**DATA LISTING**
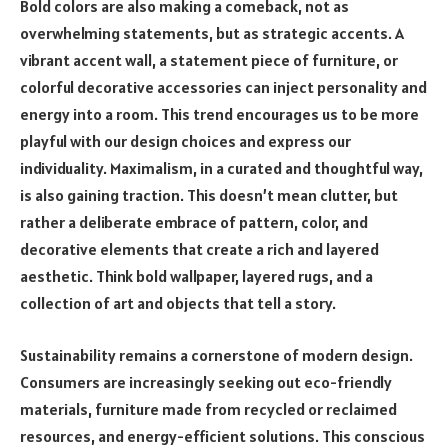
Bold colors are also making a comeback, not as
overwhelming statements, but as strategic accents. A
vibrant accent wall, a statement piece of furniture, or
colorful decorative accessories can inject personality and
energy into a room. This trend encourages us to be more
playful with our design choices and express our
individuality. Maximalism, in a curated and thoughtful way,
is also gaining traction. This doesn’t mean clutter, but
rather a deliberate embrace of pattern, color, and
decorative elements that create a rich and layered
aesthetic. Think bold wallpaper, layered rugs, and a
collection of art and objects that tell a story.
Sustainability remains a cornerstone of modern design.
Consumers are increasingly seeking out eco-friendly
materials, furniture made from recycled or reclaimed
resources, and energy-efficient solutions. This conscious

**THE PROBLEM**
Your output should be the full set of entries above, restated word for word and free of pictures.

**WRITTEN ANSWER**
Bold colors are also making a comeback, not as
overwhelming statements, but as strategic accents. A
vibrant accent wall, a statement piece of furniture, or
colorful decorative accessories can inject personality and
energy into a room. This trend encourages us to be more
playful with our design choices and express our
individuality. Maximalism, in a curated and thoughtful way,
is also gaining traction. This doesn’t mean clutter, but
rather a deliberate embrace of pattern, color, and
decorative elements that create a rich and layered
aesthetic. Think bold wallpaper, layered rugs, and a
collection of art and objects that tell a story.
Sustainability remains a cornerstone of modern design.
Consumers are increasingly seeking out eco-friendly
materials, furniture made from recycled or reclaimed
resources, and energy-efficient solutions. This conscious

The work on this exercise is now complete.